The architecture with switches, which has just been described with reference to Figures 2-4, allows the almost complete recharge (greater than 15 volts) of the electrical energy storage with a battery of 12 volts, before the starting the vehicle. The alternator no longer has to perform additional charging after startup and all possible functions with a Reversible alternator (Stop & Start, braking energy recovery, additional energy supply to the engine) are available immediately.

Other embodiments than that described and shown may be designed by those skilled in the art without departing from the scope of the present invention. For example, the electrical energy store 10 has been split into two modules, but it could have been in a larger number.
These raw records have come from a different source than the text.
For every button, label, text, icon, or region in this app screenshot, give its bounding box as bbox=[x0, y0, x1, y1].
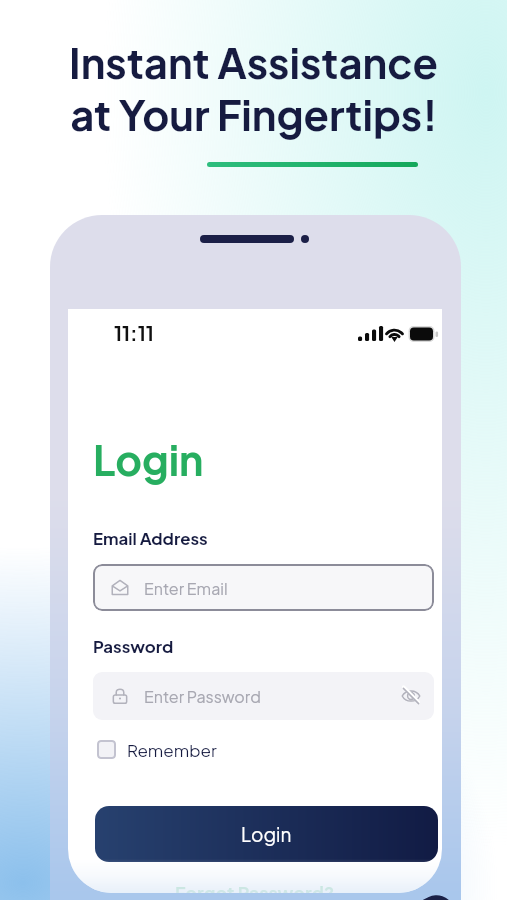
button[interactable]: Forgot Password? bbox=[175, 881, 335, 893]
button[interactable]: Login bbox=[95, 806, 438, 862]
staticText: Enter Password bbox=[144, 686, 261, 706]
staticText: Instant Assistance bbox=[69, 36, 438, 88]
staticText: at Your Fingertips! bbox=[70, 88, 438, 140]
button[interactable]: Show password bbox=[394, 679, 428, 713]
staticText: Remember bbox=[127, 739, 217, 760]
button[interactable]: Remember bbox=[94, 735, 217, 763]
staticText: Password bbox=[93, 636, 174, 657]
staticText: Login bbox=[241, 822, 292, 846]
button[interactable]: Enter Password bbox=[93, 672, 434, 720]
staticText: 11:11 bbox=[114, 320, 154, 345]
staticText: Email Address bbox=[93, 528, 208, 549]
button[interactable]: Enter Email bbox=[93, 564, 434, 611]
staticText: Enter Email bbox=[144, 578, 228, 598]
staticText: Login bbox=[93, 433, 204, 485]
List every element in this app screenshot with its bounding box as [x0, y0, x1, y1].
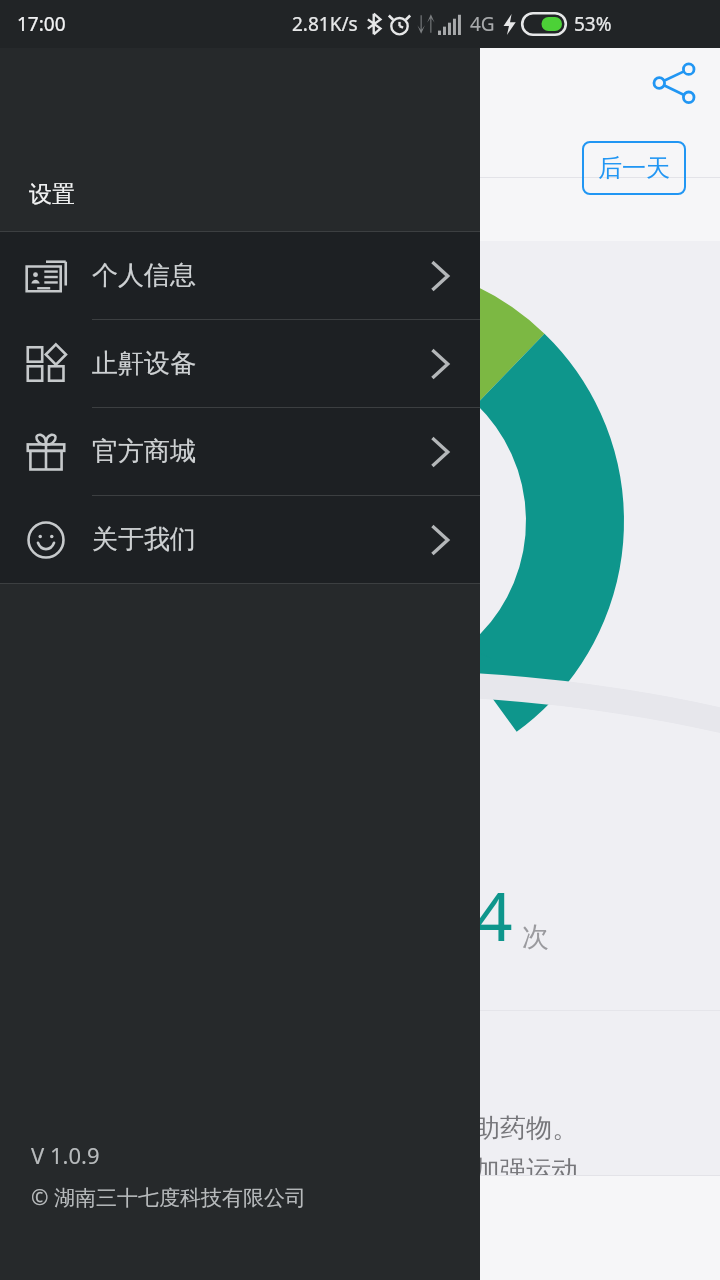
- staticText: 后一天: [598, 153, 670, 183]
- staticText: 个人信息: [92, 259, 196, 292]
- staticText: 关于我们: [92, 523, 196, 556]
- staticText: 官方商城: [92, 435, 196, 468]
- staticText: 17:00: [17, 11, 66, 37]
- staticText: 适当服用辅助药物。: [344, 1112, 578, 1145]
- button[interactable]: 关于我们: [0, 496, 480, 583]
- button[interactable]: 后一天: [582, 141, 686, 195]
- staticText: 4G: [470, 11, 495, 37]
- staticText: V 1.0.9: [31, 1140, 100, 1170]
- staticText: 止鼾设备: [92, 347, 196, 380]
- staticText: 设置: [29, 180, 75, 209]
- button[interactable]: Share: [641, 50, 707, 116]
- staticText: 次: [522, 920, 549, 954]
- button[interactable]: 官方商城: [0, 408, 480, 495]
- button[interactable]: 个人信息: [0, 232, 480, 319]
- staticText: 284: [396, 868, 513, 961]
- button[interactable]: 止鼾设备: [0, 320, 480, 407]
- staticText: © 湖南三十七度科技有限公司: [31, 1183, 306, 1212]
- staticText: 注意休息，加强运动。: [344, 1154, 604, 1187]
- staticText: 53%: [574, 11, 612, 37]
- staticText: 2.81K/s: [292, 11, 358, 37]
- button[interactable]: 监测报告: [335, 1175, 505, 1280]
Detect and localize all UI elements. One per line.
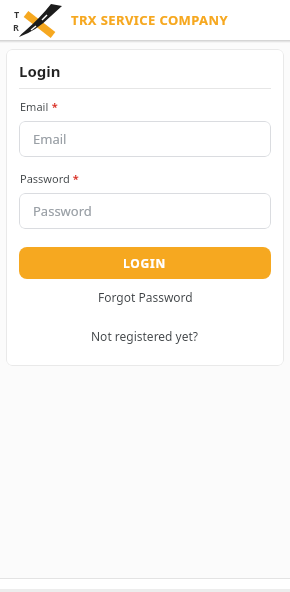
staticText: T [14, 8, 20, 20]
button[interactable]: Not registered yet? [19, 327, 271, 345]
staticText: TRX SERVICE COMPANY [71, 11, 228, 29]
staticText: R [13, 21, 19, 33]
staticText: * [70, 171, 79, 186]
staticText: Email [20, 99, 49, 114]
staticText: * [49, 99, 58, 114]
button[interactable]: Email [19, 121, 271, 157]
button[interactable]: LOGIN [19, 247, 271, 279]
staticText: Login [19, 61, 61, 81]
staticText: Not registered yet? [91, 328, 199, 344]
button[interactable]: Password [19, 193, 271, 229]
staticText: Email [33, 130, 67, 148]
staticText: Forgot Password [98, 289, 193, 305]
staticText: Password [20, 171, 70, 186]
staticText: Password [33, 202, 92, 220]
staticText: LOGIN [123, 255, 167, 271]
button[interactable]: Forgot Password [19, 288, 271, 306]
The word "recharge" previously used for the electrical energy storage also includes the load of the storer.

Claims

A method of recharging an electrical energy store (21) of a vehicle comprising an electric power source (22) and an alternator, the method being characterized by dividing said storage container (21). ) in n modules of storage of electrical energy (25-

26), each storage module i having, at full load, a voltage at these terminals

characterized in that the modules are connected in series to obtain the equivalent of a storage unit whose voltage at the terminals,

at full load, is equal to

z max and the modules are connected in parallel to obtain the equivalent of a circuit comprising n electrical energy storage of a voltage at full load equal to £ Vj _max

2. Method according to claim 1, characterized in that the parallel connection is controlled when the state of charge of the energy store is less than a minimum threshold voltage.

3. Method according to claim 1 or 2, characterized in that the parallel connection of said modules is controlled by a signal representative of the intention to start the vehicle.

4. Method according to one of the preceding claims characterized in that the electrical energy store (21) is divided into two modules (25-26) of substantially identical storage capacity.

5. Method according to one of the preceding claims characterized in that the source of electrical energy (22) is a battery and recharging the energy store by the battery is through a DC / DC converter (23) .

6. Device for charging an electrical energy store (21) of a vehicle having a source of electrical energy (22) and a DC / DC converter (23) connected in series between said storer of electrical energy and said source, characterized in that said storer is constituted by at least two electrical energy storage modules (25-26) and in that the device comprises connecting means (27-28-33) in series or in parallel with said modules.

7. Device according to claim 6 characterized in that said connection means are constituted by switches (27-28).

8. Device according to one of claims 6 and 7 characterized in that said storage modules of electrical energy are constituted by batteries.

9. Device according to one of claims 6 and 7 characterized in that said power storage modules are constituted by super-capacitors.

10. Device according to one of claims 6 and 9 characterized in that said source of electrical energy is a battery.